CHRIS LOWE: I'm out here with my team and we're doing surveys for sharks. So we're using drones to fly along the beach to look for sharks that we see close to shore.
And if we see them from the video we can use that to estimate their size and determine what species. Most of the sharks that we see here are juvenile white sharks. And we believe this is a really good nursery habitat for them.
My name's Chris Lowe. I'm a professor of Marine biology and the director of the Shark Lab at Cal State Long Beach.
We're at mid-June. We're not even quite to summer yet. And we're already seeing a lot of activity, more than we've seen in some of the past year.
This new project that we've embarked on is a survey study where we’re shooting video transects along the beach. So the goal is to come up with what we'd call an encounter assessment.
Who is most likely to encounter sharks and under what conditions?

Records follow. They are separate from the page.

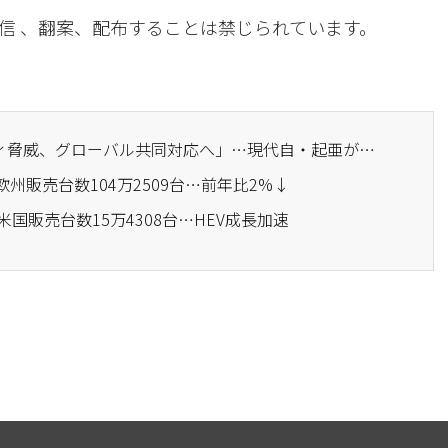
信 、翻案、配布することは禁じられています。
· 「AI時代のセキュリティ脅威、グローバル共同対応へ」…現代自・起亜が「サイバーセキュリティ・ワーキンググループ」を発足
欧州販売台数104万2509台…前年比2%↓
米国販売台数15万4308台…HEV成長加速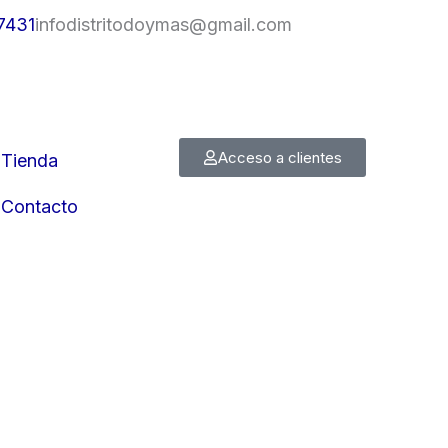
7431
infodistritodoymas@gmail.com
Acceso a clientes
Tienda
Contacto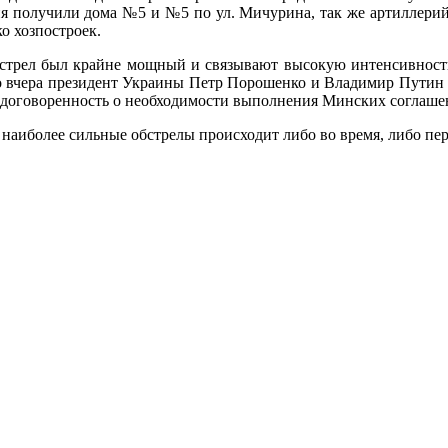
я получили дома №5 и №5 по ул. Мичурина, так же артиллерий
о хозпостроек.
стрел был крайне мощный и связывают высокую интенсивность
о вчера президент Украины Петр Порошенко и Владимир Путин п
а договоренность о необходимости выполнения Минских соглаше
наиболее сильные обстрелы происходит либо во время, либо пер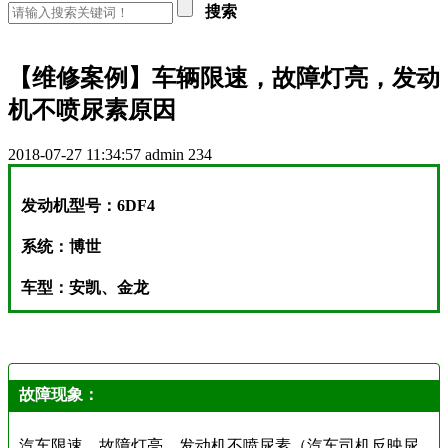
搜索
【维修案例】车辆限速，故障灯亮，发动
机不喷尿素原因
2018-07-27 11:34:57
admin
234
发动机型号：6DF4
系统：博世
车型：安凯、金龙
故障现象：
汽车限速，故障灯亮，发
动机不喷尿素（汽车司机反映尿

And then we can also use that same video footage to look at how sharks behave when they're in close proximity to people.
Are sharks attacking aggressively? Are they attracted to people? Are they repelled by people or do they just ignore people?
We have hours of footage of people in the water, surfing, swimming, sharks, swimming, right by them sometimes right underneath them and completely ignoring them. They don't change their speed. They don't change their heading. They don’t turn around and come back. So when we show that video footage to people, they're astounded because it doesn't match what they think of as encountering a shark.

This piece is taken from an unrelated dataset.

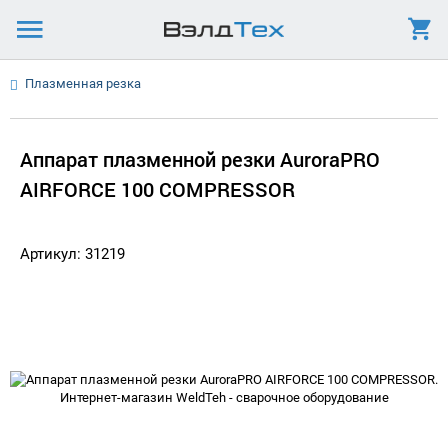
Плазменная резка
Аппарат плазменной резки AuroraPRO
AIRFORCE 100 COMPRESSOR
Артикул: 31219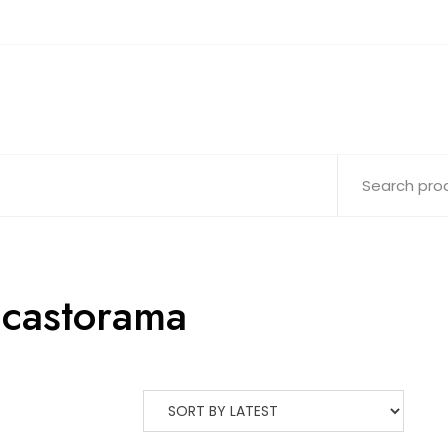
i castorama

So we're right in the middle of a two-year study, and hopefully, by the end of this study, we'll be able to answer those questions. We can measure where sharks are in proximity to the wave break in the shoreline and to other people. So the goal is to be able to use this information, to predict where people might most likely encounter sharks, just using environmental conditions that we can predict in advance.
One of the challenges of doing a large scale study like this is you end up with hundreds of hours of video footage that somebody would have to screen through. So by working with engineers and computer scientists, we're developing machine learning algorithms that will go through and identify surfers, stand up paddle, boarders, boogie, boarders, swimmers, waders, and then the software will automatically identify those and then measure their distance to the wave break into the shoreline.

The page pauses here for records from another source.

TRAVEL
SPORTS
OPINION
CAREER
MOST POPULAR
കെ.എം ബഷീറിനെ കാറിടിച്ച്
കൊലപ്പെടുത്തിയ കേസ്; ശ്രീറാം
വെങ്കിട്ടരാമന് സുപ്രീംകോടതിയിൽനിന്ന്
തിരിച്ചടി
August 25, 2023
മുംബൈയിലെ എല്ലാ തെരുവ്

To my knowledge, this has never been done at this scale. So if we can develop those predictive models here, the goal should be, we can do this anywhere on the planet.
We've been studying juvenile white sharks in Southern California for about 15 years now.
We've tagged over 80 sharks right now that have active transmitters. We have listening stations all along the shoreline from Santa Barbara, all the way down to San Diego and all around the offshore islands. So anytime the tagged shark swims within 300 yards of one of our underwater receivers, the receiver will log the time, the date and the ID number. And then all the lifeguards who are our partners can become subscribers to that alert system. So they'll get text alerts or they'll get email alerts. And then they will use that information at their own discretion to decide whether they want to pull people out of the water or not.
We also have an autonomous underwater robot that we use to characterize the water column around these beaches, where we know the sharks are hanging out. The robots also have video cameras on them. So as they're moving up and down through the water, we're videotaping the seafloor, what's in the water column. There's also on there on the robot a receiver. So it's listening for tagged sharks while it's swimming, along doing its transects.
So this new technology coupled with our aerial surveillance, coupled with our tagging is doing something nobody else has ever done before. And giving us really high-resolution information about why these sharks are here at this beach and not that beach and not that beach. So the idea there is maybe with enough data, we'll be able to predict why they're here and where are they going to be next.